Job Event Log Codes
Code |
Constant Name |
Description |
|---|---|---|
000 |
SUBMIT |
This event occurs when a user submits a job. It is the first event you will see for a job, and it should only occur once. |
001 |
EXECUTE |
This shows up when a job is running. It might occur more than once. |
002 |
EXECUTABLE_ERROR |
The job could not be run because the executable was bad. |
003 |
CHECKPOINTED |
No longer used. |
004 |
JOB_EVICTED |
A job was removed from a machine before it finished, usually for a policy reason. Perhaps an interactive user has claimed the computer, or perhaps another job is higher priority. |
005 |
JOB_TERMINATED |
The job has completed. |
006 |
IMAGE_SIZE |
An informational event, to update the amount of memory that the job is using while running. It does not reflect the state of the job. |
007 |
SHADOW_EXCEPTION |
The condor_shadow, a program on the submit computer that watches over the job and performs some services for the job, failed for some catastrophic reason. The job will leave the machine and go back into the queue. |
009 |
JOB_ABORTED |
The user canceled the job. |
010 |
JOB_SUSPENDED |
The job is still on the computer, but it is no longer executing.

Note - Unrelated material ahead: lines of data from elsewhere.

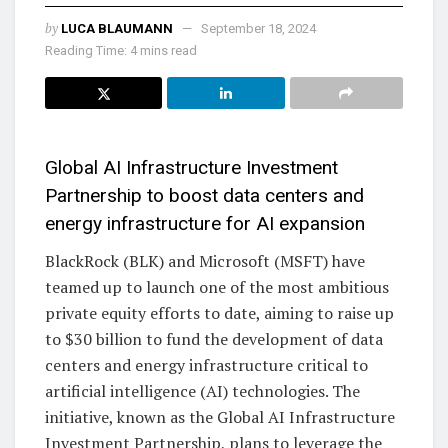
by
LUCA BLAUMANN
September 18, 2024
Reading Time: 4 mins read
Global AI Infrastructure Investment
Partnership to boost data centers and
energy infrastructure for AI expansion
BlackRock (BLK) and Microsoft (MSFT) have
teamed up to launch one of the most ambitious
private equity efforts to date, aiming to raise up
to $30 billion to fund the development of data
centers and energy infrastructure critical to
artificial intelligence (AI) technologies. The
initiative, known as the Global AI Infrastructure
Investment Partnership, plans to leverage the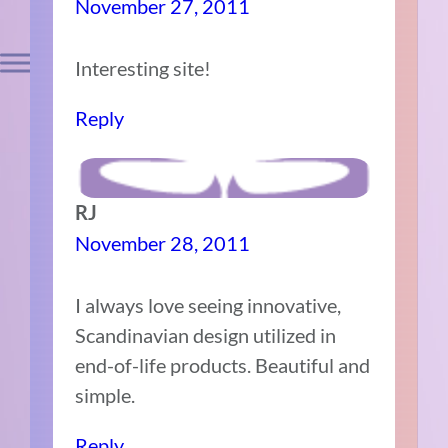
November 27, 2011
Interesting site!
Reply
RJ
November 28, 2011
I always love seeing innovative,
Scandinavian design utilized in
end-of-life products. Beautiful and
simple.
Reply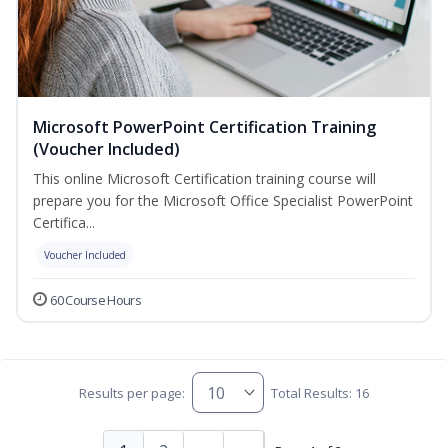
Microsoft PowerPoint Certification Training
(Voucher Included)
This online Microsoft Certification training course will
prepare you for the Microsoft Office Specialist PowerPoint
Certifica...
Voucher Included
60 Course Hours
Results per page:
Total Results: 16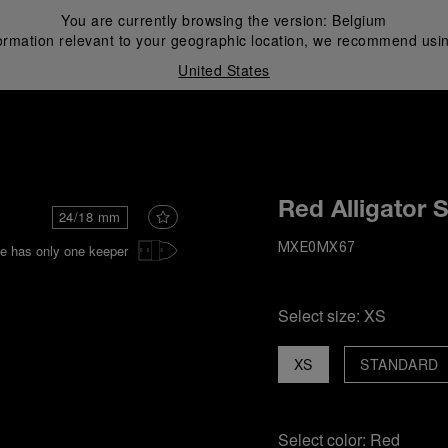
You are currently browsing the version:
Belgium
ormation relevant to your geographic location, we recommend usin
United States
i
Red Alligator 
24/18 mm
e has only one keeper
MXE0MX67
Select size:
XS
XS
STANDARD
Select color:
Red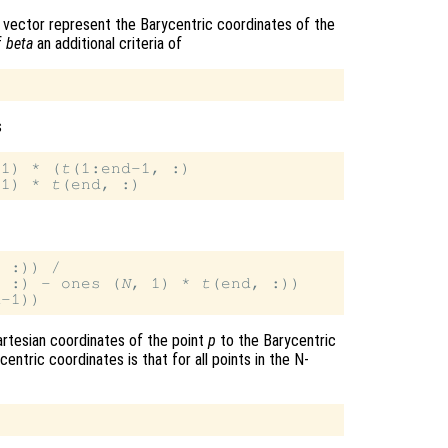
 vector represent the Barycentric coordinates of the
f
beta
an additional criteria of
s
-1) * (
t
(1:end-1, :)

 1) * 
t
 :)) /

, :) - ones (
N
, 1) * 
t
artesian coordinates of the point
p
to the Barycentric
entric coordinates is that for all points in the N-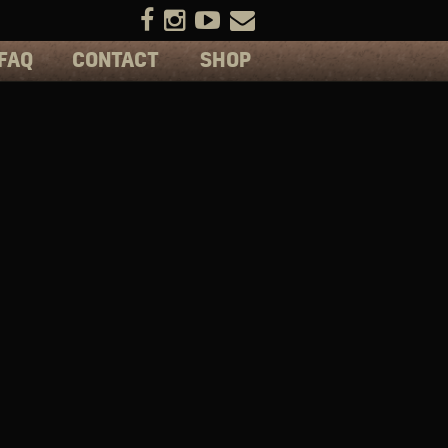
FAQ
CONTACT
SHOP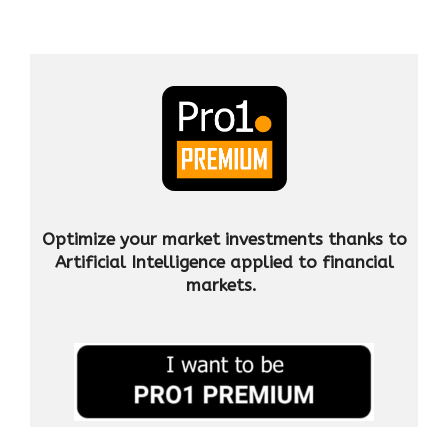
Optimize your market investments thanks to
Artificial Intelligence applied to financial
markets.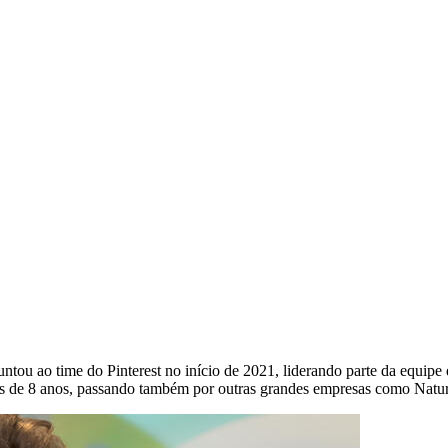
ntou ao time do Pinterest no início de 2021, liderando parte da equipe
is de 8 anos, passando também por outras grandes empresas como Natur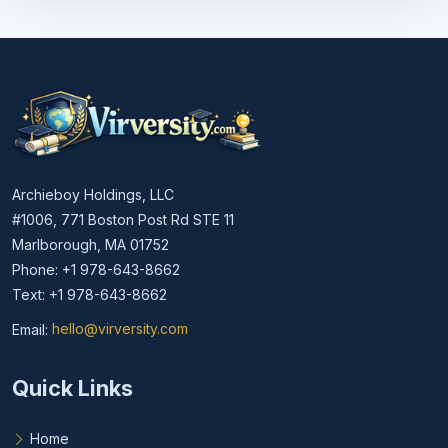
Archieboy Holdings, LLC
#1006, 771 Boston Post Rd STE 11
Marlborough, MA 01752
Phone: +1 978-643-8662
Text: +1 978-643-8662
Email:
hello@virversity.com
Email hello at virversity.com
Quick Links
Home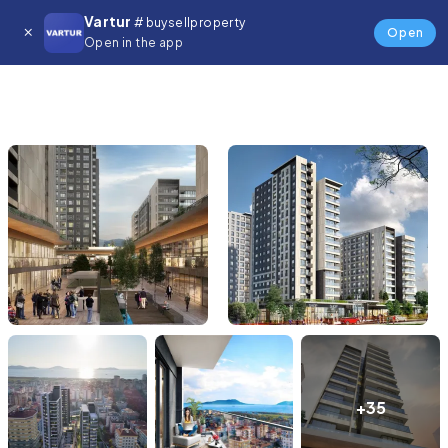
Vartur
# buysellproperty
Open
Open in the app
+35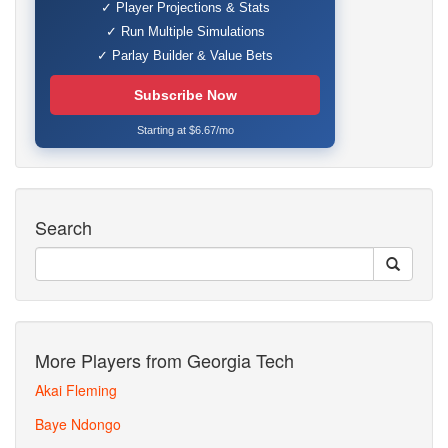
✓ Player Projections & Stats
✓ Run Multiple Simulations
✓ Parlay Builder & Value Bets
Subscribe Now
Starting at $6.67/mo
Search
More Players from Georgia Tech
Akai Fleming
Baye Ndongo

This is usually for a policy reason, such as an interactive user using the computer. |
011 |
JOB_UNSUSPENDED |
The job has resumed execution, after being suspended earlier. |
012 |
JOB_HELD |
The job has transitioned to the hold state. This might happen if the user applies the condor_hold command to the job. |
013 |
JOB_RELEASED |
The job was in the hold state and is to be re-run. |
014 |
NODE_EXECUTE |
A parallel universe program is running on a node. |
015 |
NODE_TERMINATED |
A parallel universe program has completed on a node. |
016 |
POST_SCRIPT_TERMINATED |
A node in a DAGMan work flow has a script that should be run after a job. The script is run on the submit host. This event signals that the post script has completed. |
021 |
REMOTE_ERROR |
The condor_starter (which monitors the job on the execution machine) has failed. |
022 |
JOB_DISCONNECTED |
The condor_shadow and condor_starter (which communicate while the job runs) have lost contact. |
023 |
JOB_RECONNECTED |
The condor_shadow and condor_starter (which communicate while the job runs) have been able to resume contact before the job lease expired. |
024 |
JOB_RECONNECT_FAILED |
The condor_shadow and condor_starter (which communicate while the job runs) were unable to resume contact before the job lease expired. |
025 |
GRID_RESOURCE_UP |
A grid resource that was previously unavailable is now available. |
026 |
GRID_RESOURCE_DOWN |
The grid resource that a job is to run on is unavailable. |
027 |
GRID_SUBMIT |
A job has been submitted, and is under the auspices of the grid resource. |
028 |
JOB_AD_INFORMATION |
Extra job ClassAd attributes are noted. This event is written as a supplement to other events when the configuration parameter EVENT_LOG_JOB_AD_INFORMATION_ATTRS is set. |
029 |
JOB_STATUS_UNKNOWN |
No updates of the job’s remote status have been received for 15 minutes. |
030 |
JOB_STATUS_KNOWN |
An update has been received for a job whose remote status was previous logged as unknown. |
031 |
JOB_STAGE_IN |
A grid universe job is doing the stage in of input files. |
032 |
JOB_STAGE_OUT |
A grid universe job is doing the stage out of output files. |
033 |
ATTRIBUTE_UPDATE |
A Job ClassAd attribute is changed due to action by the condor_schedd daemon. This includes changes by condor_prio. |
034 |
PRESKIP |
For DAGMan, this event is logged if a PRE SCRIPT exits with the defined PRE_SKIP value in the DAG input file. This makes it possible for DAGMan to do recovery in a workflow that has such an event, as it would otherwise not have any event for the DAGMan node to which the script belongs, and in recovery, DAGMan’s internal tables would become corrupted. |
035 |
CLUSTER_SUBMIT |
This event occurs when a user submits a cluster with multiple procs. |
036 |
CLUSTER_REMOVE |
This event occurs after all the jobs in a multi-proc cluster have completed, or when the cluster is removed (by condor_rm). |
037 |
FACTORY_PAUSED |
This event occurs when job materialization for a cluster has been paused. |
038 |
FACTORY_RESUMED |
This event occurs when job materialization for a cluster has been resumed |
039 |
NONE |
This event should never occur in a log but may be returned by log reading code in certain situations (e.g., timing out while waiting for a new event to appear in the log). |
040 |
FILE_TRANSFER |
This event occurs when a file transfer event occurs: transfer queued, transfer started, or transfer finished, for both the input and output sandboxes. |
047 |
COMMON_FILES |
This event occurs when a common files event occurs: common files transfer queued, started, or finished; or when waiting for common files to transfer started or finished. |